ACTION ITEM:
Wherever a line in the records below contains "جريس", copy that line.

STORED DATA:
[Start of section]
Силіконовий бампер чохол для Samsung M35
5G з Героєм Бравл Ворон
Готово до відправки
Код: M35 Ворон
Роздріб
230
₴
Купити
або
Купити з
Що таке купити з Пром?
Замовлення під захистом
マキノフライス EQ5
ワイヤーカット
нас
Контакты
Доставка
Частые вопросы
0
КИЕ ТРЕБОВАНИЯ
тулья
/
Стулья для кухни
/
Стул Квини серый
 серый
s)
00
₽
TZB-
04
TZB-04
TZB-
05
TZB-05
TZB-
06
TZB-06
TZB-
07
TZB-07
[End of section]
[Start of section]
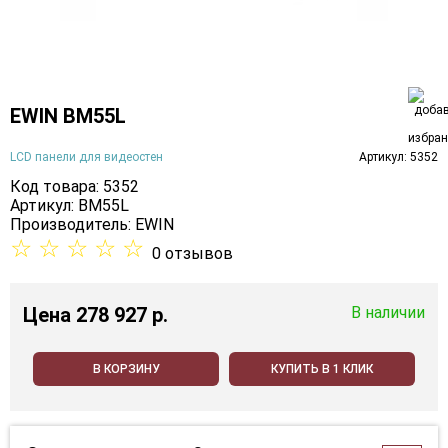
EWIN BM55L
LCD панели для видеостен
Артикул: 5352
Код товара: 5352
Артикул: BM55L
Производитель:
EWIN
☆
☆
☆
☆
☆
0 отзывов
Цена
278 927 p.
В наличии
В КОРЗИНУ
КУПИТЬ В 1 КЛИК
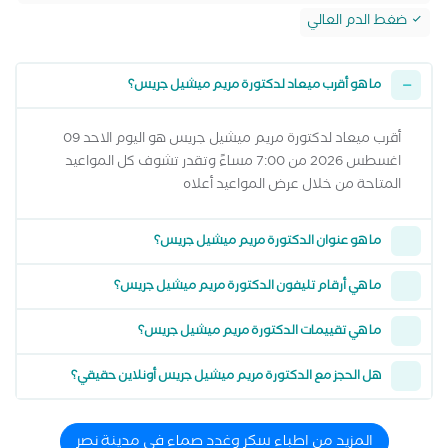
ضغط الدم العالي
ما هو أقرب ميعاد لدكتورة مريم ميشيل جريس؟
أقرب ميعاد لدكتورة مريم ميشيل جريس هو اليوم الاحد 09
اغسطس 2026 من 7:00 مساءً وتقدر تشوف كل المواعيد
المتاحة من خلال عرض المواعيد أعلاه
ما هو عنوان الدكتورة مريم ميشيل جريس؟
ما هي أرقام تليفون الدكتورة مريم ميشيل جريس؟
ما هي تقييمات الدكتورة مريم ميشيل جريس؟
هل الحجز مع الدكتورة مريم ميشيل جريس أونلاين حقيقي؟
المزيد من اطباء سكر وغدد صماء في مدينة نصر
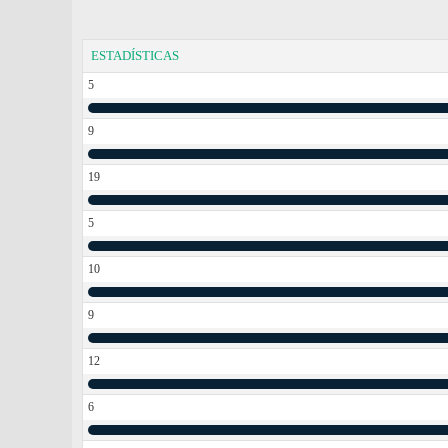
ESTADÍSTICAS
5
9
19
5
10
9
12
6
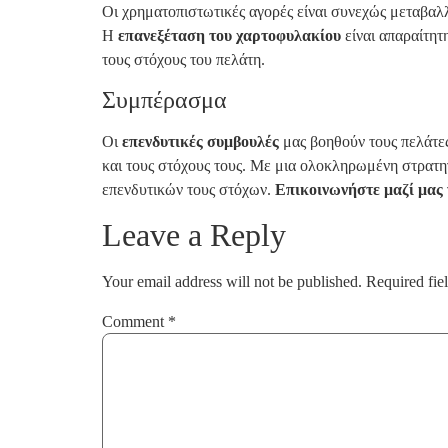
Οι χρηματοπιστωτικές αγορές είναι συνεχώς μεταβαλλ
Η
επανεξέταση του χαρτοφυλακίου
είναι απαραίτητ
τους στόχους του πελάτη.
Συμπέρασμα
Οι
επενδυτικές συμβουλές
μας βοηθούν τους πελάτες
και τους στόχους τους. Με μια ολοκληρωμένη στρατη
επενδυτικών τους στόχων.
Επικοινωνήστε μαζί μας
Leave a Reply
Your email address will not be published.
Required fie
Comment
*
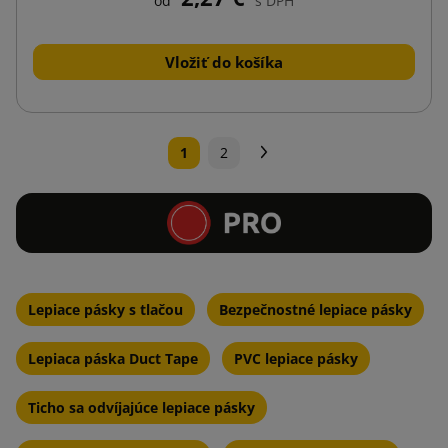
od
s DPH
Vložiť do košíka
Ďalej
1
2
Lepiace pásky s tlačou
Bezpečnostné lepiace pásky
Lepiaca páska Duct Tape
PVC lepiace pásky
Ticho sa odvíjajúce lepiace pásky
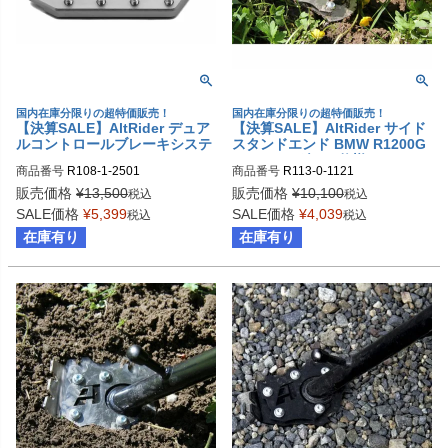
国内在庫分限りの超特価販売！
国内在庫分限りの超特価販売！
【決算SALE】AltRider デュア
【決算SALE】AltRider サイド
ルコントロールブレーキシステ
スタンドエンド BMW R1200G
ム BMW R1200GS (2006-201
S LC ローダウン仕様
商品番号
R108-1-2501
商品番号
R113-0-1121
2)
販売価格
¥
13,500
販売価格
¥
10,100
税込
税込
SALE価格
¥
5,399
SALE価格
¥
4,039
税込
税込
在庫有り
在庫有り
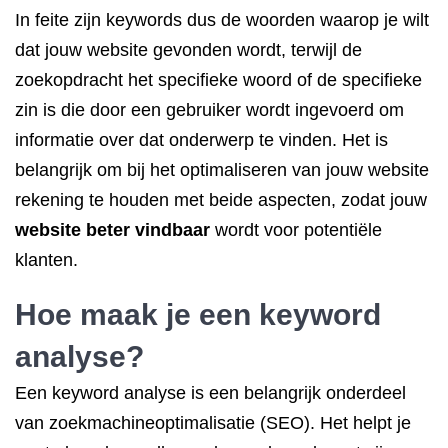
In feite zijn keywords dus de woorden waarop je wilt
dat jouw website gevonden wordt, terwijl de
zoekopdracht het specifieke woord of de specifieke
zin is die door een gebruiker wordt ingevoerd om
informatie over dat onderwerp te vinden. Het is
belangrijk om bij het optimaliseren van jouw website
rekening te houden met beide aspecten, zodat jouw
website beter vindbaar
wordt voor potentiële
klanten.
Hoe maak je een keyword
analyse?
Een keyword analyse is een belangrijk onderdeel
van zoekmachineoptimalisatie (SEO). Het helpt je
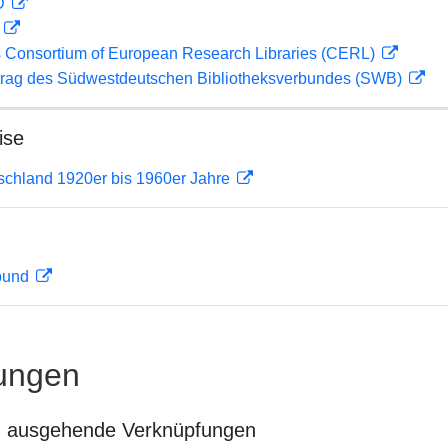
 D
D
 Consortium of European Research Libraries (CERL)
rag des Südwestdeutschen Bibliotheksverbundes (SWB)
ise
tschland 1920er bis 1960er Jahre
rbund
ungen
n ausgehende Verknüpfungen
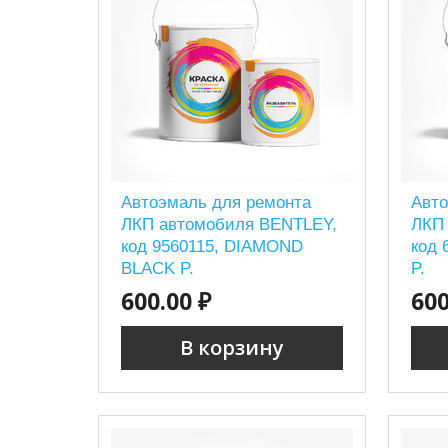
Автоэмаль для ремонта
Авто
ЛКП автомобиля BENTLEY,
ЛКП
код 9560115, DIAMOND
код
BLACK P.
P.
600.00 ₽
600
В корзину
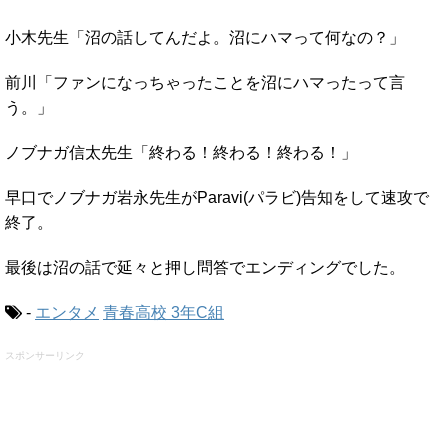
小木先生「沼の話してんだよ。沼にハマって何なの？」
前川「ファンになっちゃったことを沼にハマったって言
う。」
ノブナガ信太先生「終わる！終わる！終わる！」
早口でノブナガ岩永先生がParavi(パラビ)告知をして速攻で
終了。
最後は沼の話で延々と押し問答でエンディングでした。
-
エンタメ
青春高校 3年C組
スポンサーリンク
[End of section]
[Start of section]
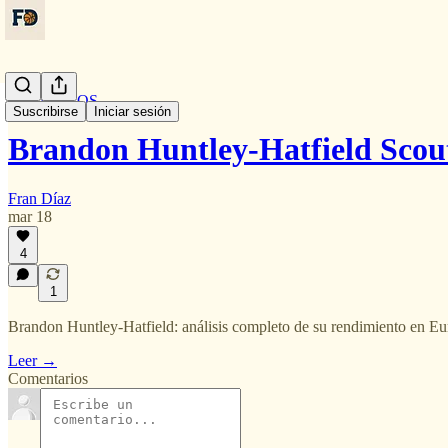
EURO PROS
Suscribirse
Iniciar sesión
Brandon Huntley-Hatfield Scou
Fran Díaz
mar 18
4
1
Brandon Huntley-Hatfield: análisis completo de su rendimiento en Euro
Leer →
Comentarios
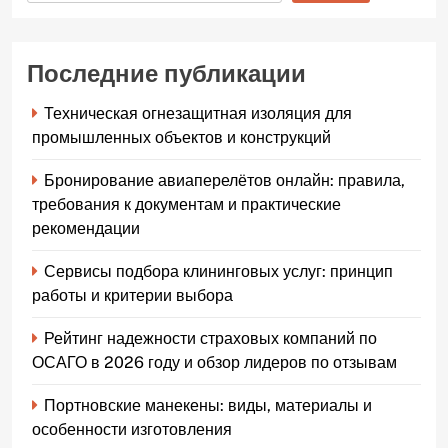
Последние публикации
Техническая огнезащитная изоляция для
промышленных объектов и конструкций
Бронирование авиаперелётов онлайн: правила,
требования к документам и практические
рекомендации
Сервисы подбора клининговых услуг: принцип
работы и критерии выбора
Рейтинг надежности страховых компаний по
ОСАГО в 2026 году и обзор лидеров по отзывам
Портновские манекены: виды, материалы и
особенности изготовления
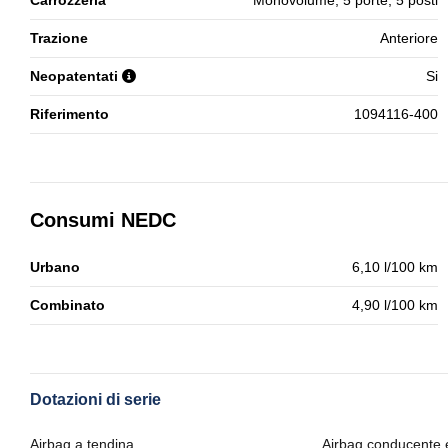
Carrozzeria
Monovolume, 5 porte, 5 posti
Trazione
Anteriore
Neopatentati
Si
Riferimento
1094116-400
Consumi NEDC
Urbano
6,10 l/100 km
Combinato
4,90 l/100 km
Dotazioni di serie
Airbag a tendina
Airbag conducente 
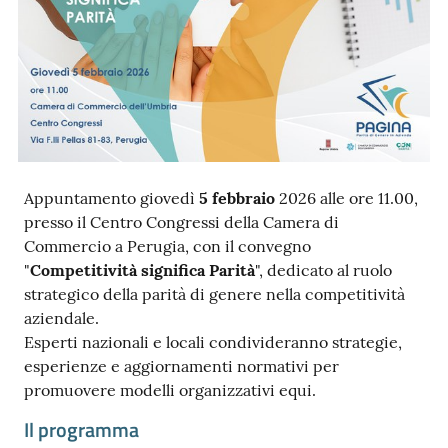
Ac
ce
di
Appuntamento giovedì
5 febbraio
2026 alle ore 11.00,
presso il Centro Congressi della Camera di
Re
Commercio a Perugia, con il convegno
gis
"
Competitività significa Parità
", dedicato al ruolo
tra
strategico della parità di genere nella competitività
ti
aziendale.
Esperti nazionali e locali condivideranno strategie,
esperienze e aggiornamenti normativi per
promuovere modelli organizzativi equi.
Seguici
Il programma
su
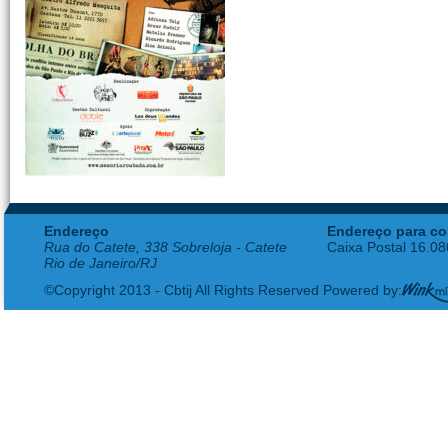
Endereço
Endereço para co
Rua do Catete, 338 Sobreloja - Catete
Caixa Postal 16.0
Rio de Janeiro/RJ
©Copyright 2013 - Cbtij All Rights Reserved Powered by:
[End of section]
SOLUTION BELOW:
ما هو أقرب ميعاد لدكتورة مريم ميشيل جريس؟
أقرب ميعاد لدكتورة مريم ميشيل جريس هو اليوم الاحد 09
ما هو عنوان الدكتورة مريم ميشيل جريس؟
ما هي أرقام تليفون الدكتورة مريم ميشيل جريس؟
ما هي تقييمات الدكتورة مريم ميشيل جريس؟
هل الحجز مع الدكتورة مريم ميشيل جريس أونلاين حقيقي؟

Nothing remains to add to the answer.